C = contourc(density)
I believe the above line would store all of the values of the contours allowing me to calculate the areas but I do not fully understand how these values are stored nor how to get them properly.
This little script will help you. Its general for contour. Probably working for contour3 and contourf as well, with adjustments of course.
[X,Y,Z] = peaks; %example data
% specify certain levels
clevels = [1 2 3];
C = contour(X,Y,Z,clevels);
xdata = C(1,:); %not really useful, in most cases delimters are not clear
ydata = C(2,:); %therefore further steps to determine the actual curves:
%find curves
n(1) = 1; %n: indices where the certain curves start
d(1) = ydata(1); %d: distance to the next index
ii = 1;
while true
n(ii+1) = n(ii)+d(ii)+1; %calculate index of next startpoint
if n(ii+1) > numel(xdata) %breaking condition
n(end) = []; %delete breaking point
break
end
d(ii+1) = ydata(n(ii+1)); %get next distance
ii = ii+1;
end
%which contourlevel to calculate?
value = 2; %must be member of clevels
sel = find(ismember(xdata(n),value));
idx = n(sel); %indices belonging to choice
L = ydata( n(sel) ); %length of curve array
% calculate area and plot all contours of the same level
for ii = 1:numel(idx)
x{ii} = xdata(idx(ii)+1:idx(ii)+L(ii));
y{ii} = ydata(idx(ii)+1:idx(ii)+L(ii));
figure(ii)
patch(x{ii},y{ii},'red'); %just for displaying purposes
%partial areas of all contours of the same plot
areas(ii) = polyarea(x{ii},y{ii});
end
% calculate total area of all contours of same level
totalarea = sum(areas)
Example: peaks (by Matlab)
Level value=2 are the green contours, the first loop gets all contour lines and the second loop calculates the area of all green polygons. Finally sum it up.

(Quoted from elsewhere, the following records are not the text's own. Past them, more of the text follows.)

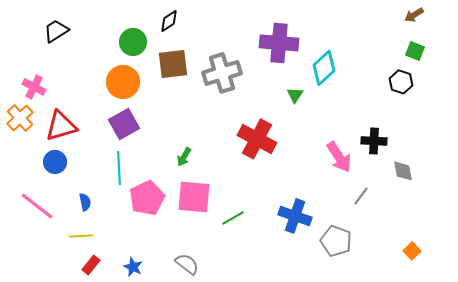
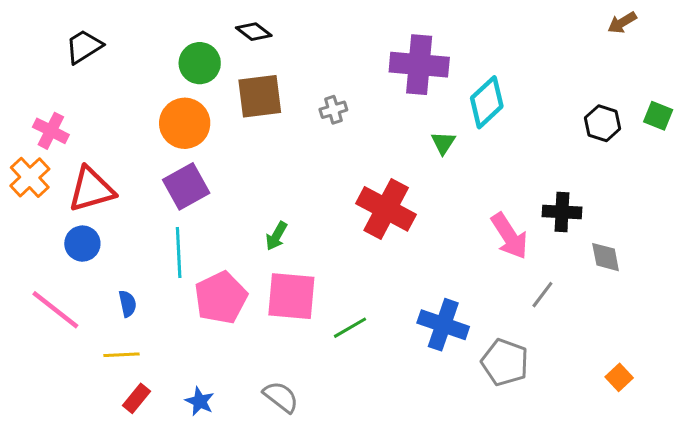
black diamond: (169, 21) -> (254, 32), turned 70
green square: (415, 51) -> (658, 116), moved
gray cross: (222, 73) -> (333, 110), size x0.5

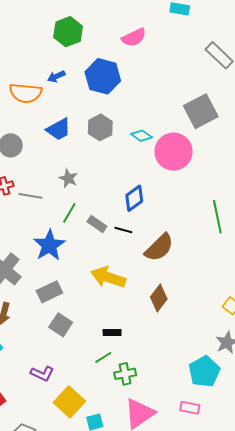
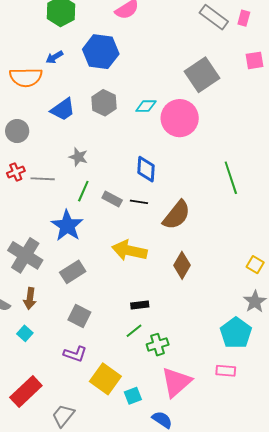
cyan diamond: (142, 136) -> (146, 106), turned -30
blue diamond: (134, 198) -> (146, 169), turned -44
gray square: (61, 325) -> (79, 316), moved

If you want to get all total areas of all levels I'd rather write some little functions, than using another loop. You could also consider, to plot just the level you want for each calculation. This way the contourmatrix would be much easier and you could simplify the process. If you don't have multiple shapes, I'd just specify the level with a scalar and use contour to get C for only this level, delete the first value of xdata and ydata and directly calculate the area with polyarea
Here is a similar question I posted regarding the usage of Matlab contour(...) function.
The main ideas is to properly manipulate the return variable. In your example
c = contour(X,Y,density,10)
the variable c can be returned and used for any calculation over the isolines, including area.